TORONTO (Reuters) – Ontario will likely have to suspend non-essential surgeries again starting in two weeks, as surging coronavirus cases fill hospital intensive care units (ICU), according to modeling released by Canada’s most populous province on Thursday.
The data shows Ontario on track to hit 6,500 new COVID-19 cases per day by the end of December with 5% growth rate per day. The province on Thursday reported a record 1,575 new COVID-19 cases.
In all scenarios projected in the data, the province will reach 150 ICUs filled by COVID-19 patients in two weeks.
“This threshold of 150 beds is important because it’s that point at which we need to start cancelling planned surgeries,” said Dr. Steini Brown, dean of the Dalla Lana School of Public Health at the University of Toronto and co-chair of the province’s COVID-19 science advisory table. “Key indicators continue to worsen.”
Ontario is close to 6% growth rate based on the past few days of data and Brown said it was reasonable to think 5% growth in cases is a “current or even slightly optimistic scenario.”

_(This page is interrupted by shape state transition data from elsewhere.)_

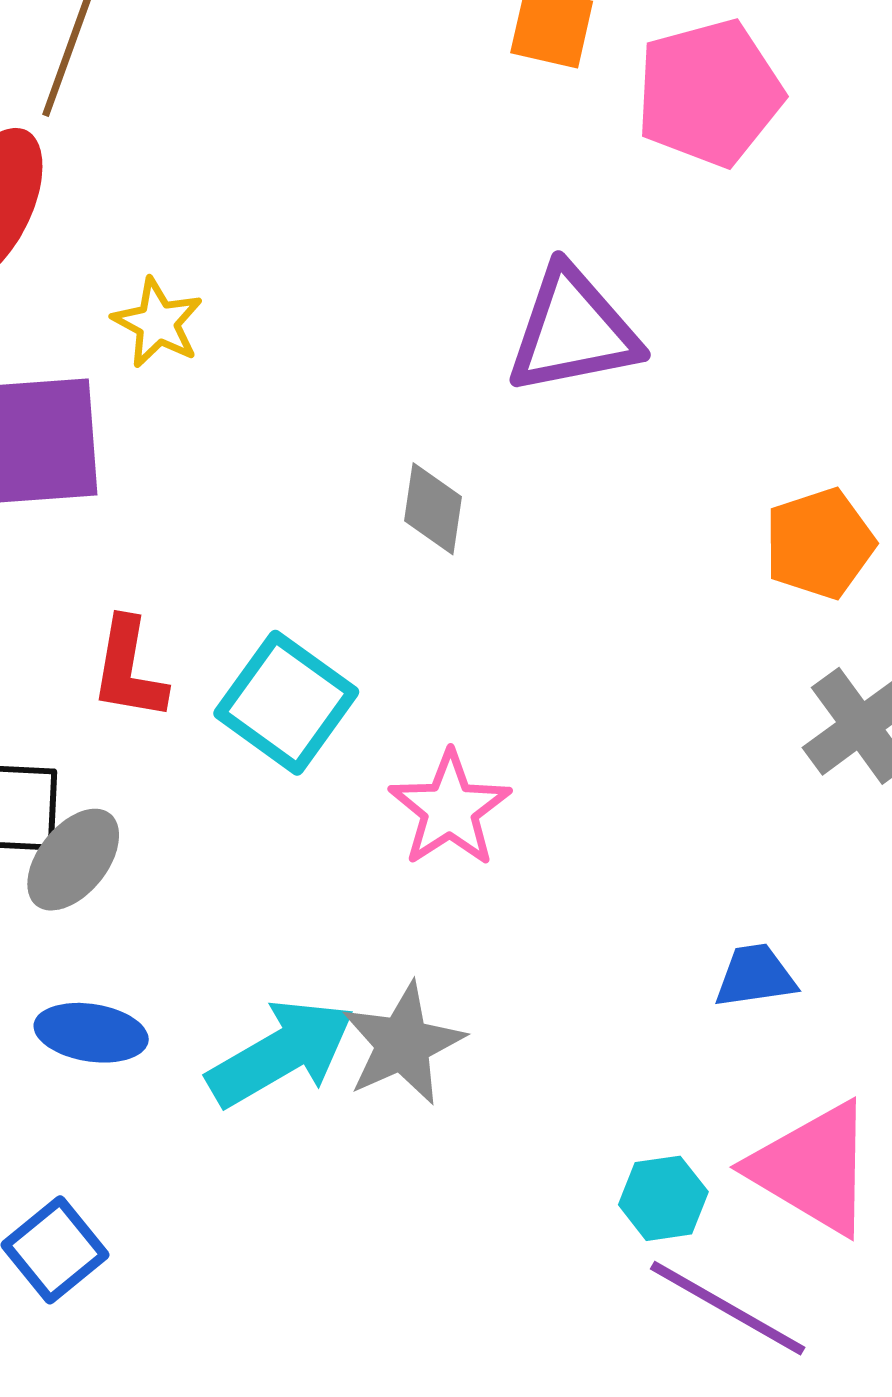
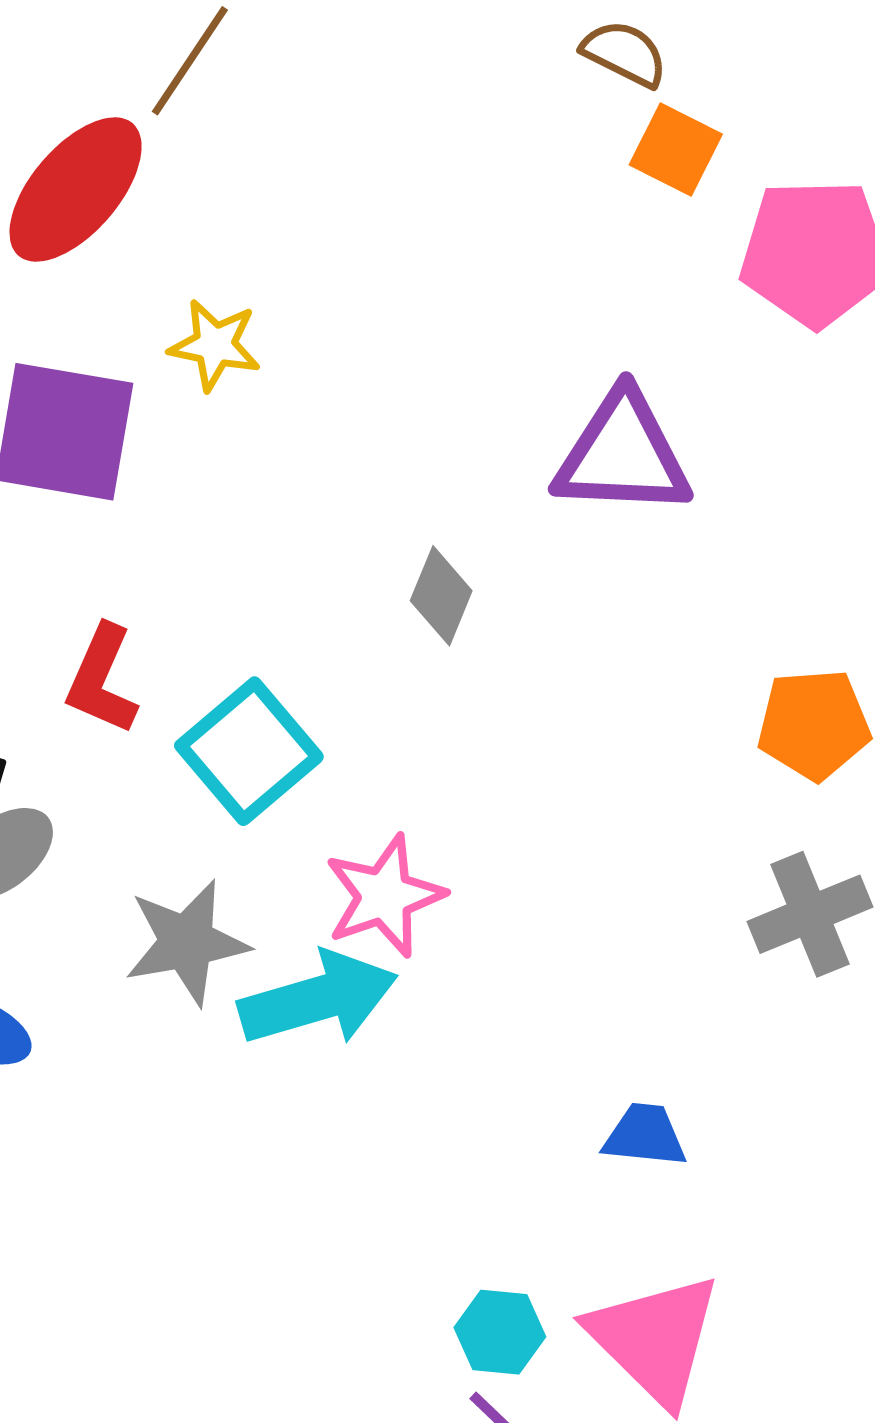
yellow star: (158, 323) -> (215, 345), turned -30
gray star: (403, 1044) -> (187, 942), moved
cyan arrow: (281, 1053) -> (318, 999), moved

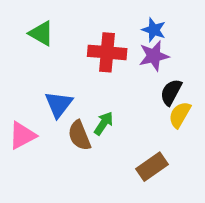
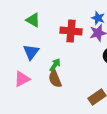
blue triangle: (59, 104) -> (31, 52), moved
green arrow: (104, 123) -> (55, 65), moved

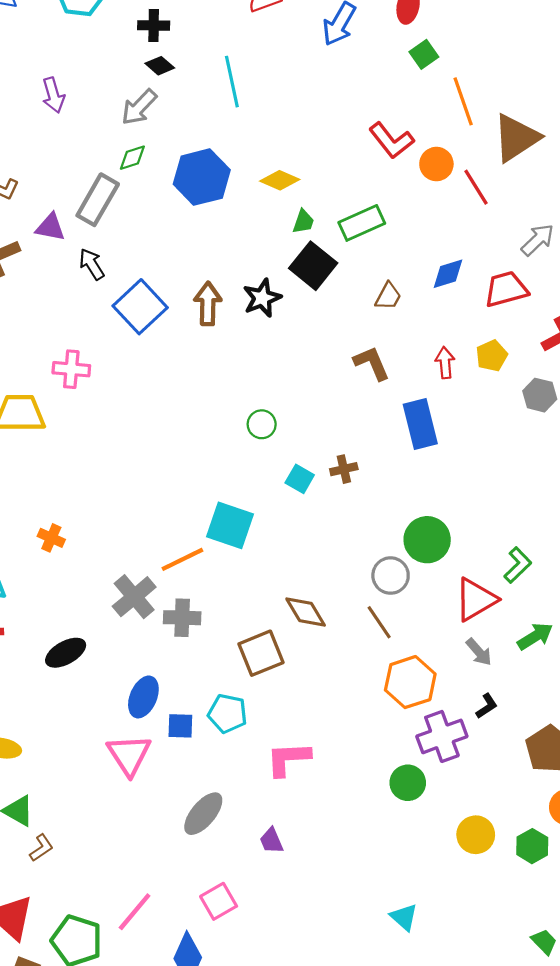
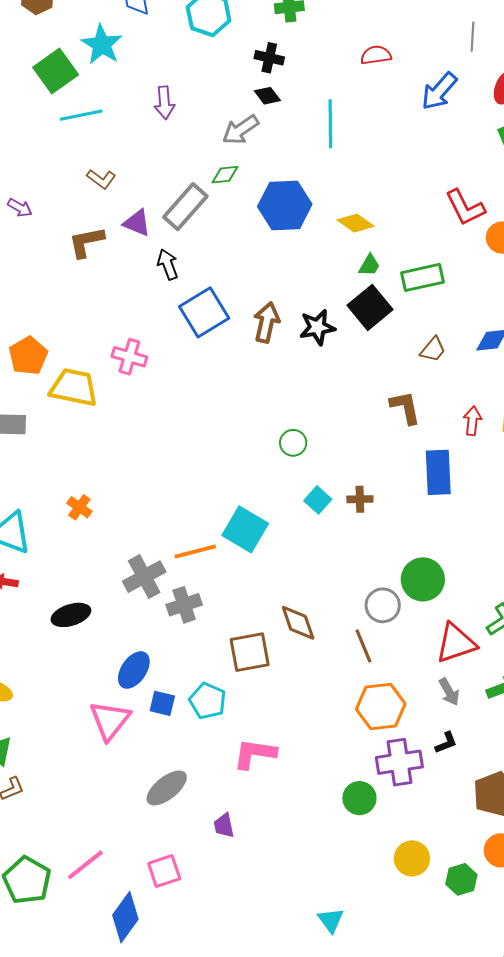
gray cross: (182, 618) -> (184, 605), turned -32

“Even with new restrictions implemented today you’d still see continued climb,” Brown said. “I do not believe there’s a way the cases will change without action.”
On Thursday, Premier Doug Ford defended his government’s reopening framework issued last week. On Wednesday, the Toronto Star newspaper reported that he ignored expert advice in creating a framework that sets a cap of 10% of tests coming back positive before stricter regulations take effect. [nL1N2HP23R]
Next door province Quebec on Thursday reported an additional 1,365 cases and 42 deaths due to the pandemic. That province’s government has been weighing whether to close schools temporarily to tackle the surge.
Quebec Premier Francois Legault told reporters in Quebec City he would speak with unions about possibly extending the school year into summer if needed. Another option is extending Christmas break.
“For me, this is the last solution,” Legault said of closing schools. “But we cannot exclude any solution.”
Quebec has managed to keep most schools open this fall, despite shuttering bars, gyms and restaurant dine-in service in hotspots like Montreal.